**Task description:** Would you repeat word for word the lines of the listing that follows, from the one with "によってほかの運営面でも悪要因が発生するため、飲食の胸糞" up to and including the one with "Хәзер административ хокук", and leave out the images?

**** Task material ****

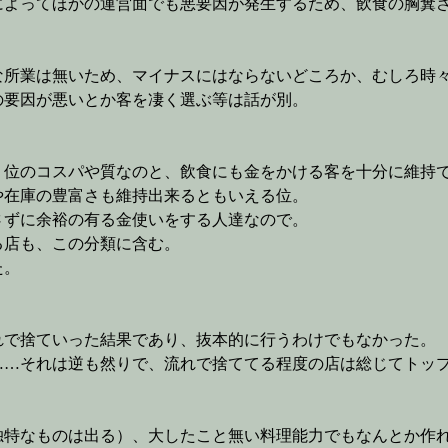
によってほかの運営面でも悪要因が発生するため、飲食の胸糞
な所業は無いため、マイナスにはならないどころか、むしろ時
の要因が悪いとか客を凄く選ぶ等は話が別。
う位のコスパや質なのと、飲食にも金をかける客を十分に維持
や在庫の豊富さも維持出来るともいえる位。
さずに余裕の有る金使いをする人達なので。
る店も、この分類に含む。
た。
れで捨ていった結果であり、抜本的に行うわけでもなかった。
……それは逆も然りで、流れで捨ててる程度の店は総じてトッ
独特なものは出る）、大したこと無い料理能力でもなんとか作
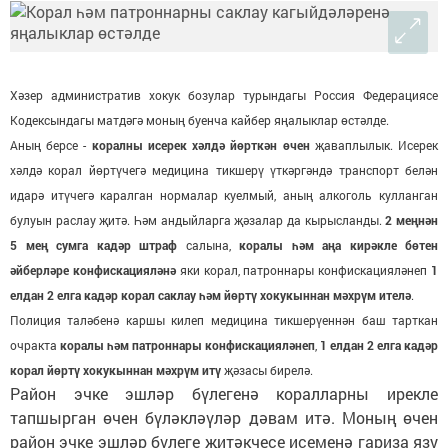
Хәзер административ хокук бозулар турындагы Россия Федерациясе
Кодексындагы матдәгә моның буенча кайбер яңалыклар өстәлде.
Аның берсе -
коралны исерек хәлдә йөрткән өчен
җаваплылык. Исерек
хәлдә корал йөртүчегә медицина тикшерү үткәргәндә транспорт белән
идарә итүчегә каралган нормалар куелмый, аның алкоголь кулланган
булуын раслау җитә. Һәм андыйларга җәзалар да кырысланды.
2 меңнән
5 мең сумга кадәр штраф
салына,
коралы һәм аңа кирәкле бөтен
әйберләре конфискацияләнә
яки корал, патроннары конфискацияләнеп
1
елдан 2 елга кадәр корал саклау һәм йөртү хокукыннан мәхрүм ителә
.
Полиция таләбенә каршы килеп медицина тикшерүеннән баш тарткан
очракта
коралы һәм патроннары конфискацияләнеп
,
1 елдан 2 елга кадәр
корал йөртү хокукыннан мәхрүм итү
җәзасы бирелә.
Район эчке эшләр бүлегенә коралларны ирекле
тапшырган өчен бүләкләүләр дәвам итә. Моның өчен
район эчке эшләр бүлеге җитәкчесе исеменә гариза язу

****
**** Task material ****

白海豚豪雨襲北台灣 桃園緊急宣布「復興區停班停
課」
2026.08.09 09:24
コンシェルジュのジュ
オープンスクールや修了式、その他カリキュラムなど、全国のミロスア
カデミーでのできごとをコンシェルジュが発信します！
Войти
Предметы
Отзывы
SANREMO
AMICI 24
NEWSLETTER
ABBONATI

****
**** Task material ****

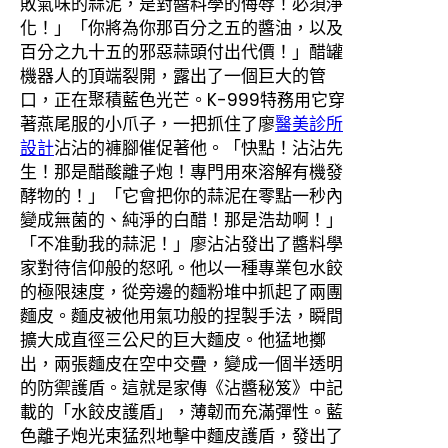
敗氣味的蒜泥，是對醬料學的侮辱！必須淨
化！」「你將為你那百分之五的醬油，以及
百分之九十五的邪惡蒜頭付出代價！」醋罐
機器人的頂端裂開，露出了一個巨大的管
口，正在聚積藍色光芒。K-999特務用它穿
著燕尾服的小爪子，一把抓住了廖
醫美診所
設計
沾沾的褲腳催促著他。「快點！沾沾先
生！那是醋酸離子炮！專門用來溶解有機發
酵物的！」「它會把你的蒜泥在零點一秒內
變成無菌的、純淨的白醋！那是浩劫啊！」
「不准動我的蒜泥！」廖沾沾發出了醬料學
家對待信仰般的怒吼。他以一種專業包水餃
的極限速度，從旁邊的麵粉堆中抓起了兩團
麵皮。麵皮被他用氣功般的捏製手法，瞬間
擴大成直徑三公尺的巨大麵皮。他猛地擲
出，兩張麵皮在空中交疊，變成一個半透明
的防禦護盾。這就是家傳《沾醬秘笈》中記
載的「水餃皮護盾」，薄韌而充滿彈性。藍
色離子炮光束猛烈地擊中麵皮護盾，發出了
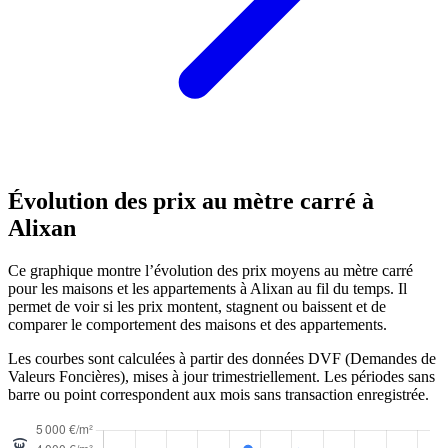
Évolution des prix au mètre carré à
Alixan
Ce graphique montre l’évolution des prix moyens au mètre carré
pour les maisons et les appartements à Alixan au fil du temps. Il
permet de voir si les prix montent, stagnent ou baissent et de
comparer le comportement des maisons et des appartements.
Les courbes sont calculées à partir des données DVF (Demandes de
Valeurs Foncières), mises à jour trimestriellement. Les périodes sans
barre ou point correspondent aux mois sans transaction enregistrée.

****

**Solution for this task:**
によってほかの運営面でも悪要因が発生するため、飲食の胸糞
な所業は無いため、マイナスにはならないどころか、むしろ時
の要因が悪いとか客を凄く選ぶ等は話が別。
う位のコスパや質なのと、飲食にも金をかける客を十分に維持
や在庫の豊富さも維持出来るともいえる位。
さずに余裕の有る金使いをする人達なので。
る店も、この分類に含む。
た。
れで捨ていった結果であり、抜本的に行うわけでもなかった。
……それは逆も然りで、流れで捨ててる程度の店は総じてトッ
独特なものは出る）、大したこと無い料理能力でもなんとか作
Хәзер административ хокук бозулар турындагы Россия Федерациясе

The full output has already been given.